Harmonization across programmed death ligand 1 (PD‐L1) assays for lung cancer by immunohistochemistry using noncontact alternating current electric field mixing

BACKGROUND: Immune checkpoint inhibitors (ICIs) are a promising advance in the treatment of patients with lung cancer. However, each ICI has been tested with an independently designed companion diagnostic assay that is based on a unique antibody. Consequently, the different trial‐validated programmed death ligand 1 (PD‐L1) immunohistochemistry (IHC) assays should not be considered interchangeable. Our aim was to compare the performance of each available PD‐L1 antibody for its ability to accurately measure PD‐L1 expression and to investigate the possibility of harmonization across antibodies through the use of a new rapid IHC system, which uses noncontact alternating current (AC) mixing to achieve more stable staining. METHODS: First, 58 resected non‐small cell lung cancer (NSCLC) specimens were stained using three PD‐L1 IHC assays (28–8, SP142, and SP263) to assess the harmonization achieved with AC mixing IHC. Second, specimens from 27 patients receiving ICIs for postoperative recurrent NSCLC were stained using the same IHC method to compare the clinical performance of ICIs to PD‐L1 scores.

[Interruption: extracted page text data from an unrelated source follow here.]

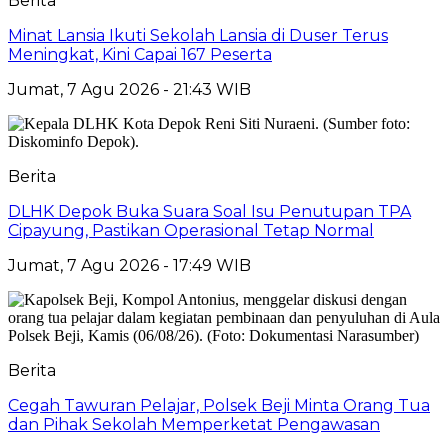
Berita
Minat Lansia Ikuti Sekolah Lansia di Duser Terus
Meningkat, Kini Capai 167 Peserta
Jumat, 7 Agu 2026 - 21:43 WIB
Berita
DLHK Depok Buka Suara Soal Isu Penutupan TPA
Cipayung, Pastikan Operasional Tetap Normal
Jumat, 7 Agu 2026 - 17:49 WIB
Berita
Cegah Tawuran Pelajar, Polsek Beji Minta Orang Tua
dan Pihak Sekolah Memperketat Pengawasan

All patients received a tumor proportion score (TPS) with the 22C3 companion diagnostic test. RESULTS: Better staining was achieved with the new AC mixing IHC method than the conventional IHC in PD‐L1‐positive cases, and the interchangeability of some combinations of assays was increased in PD‐L1‐positive. In addition, AC mixing IHC provided more appropriate overall response rates for ICIs in all assays. CONCLUSIONS: Stable PD‐L1 IHC driven by AC mixing helped to improve TPS scoring and patient selection for ICIs through interchangeable assays.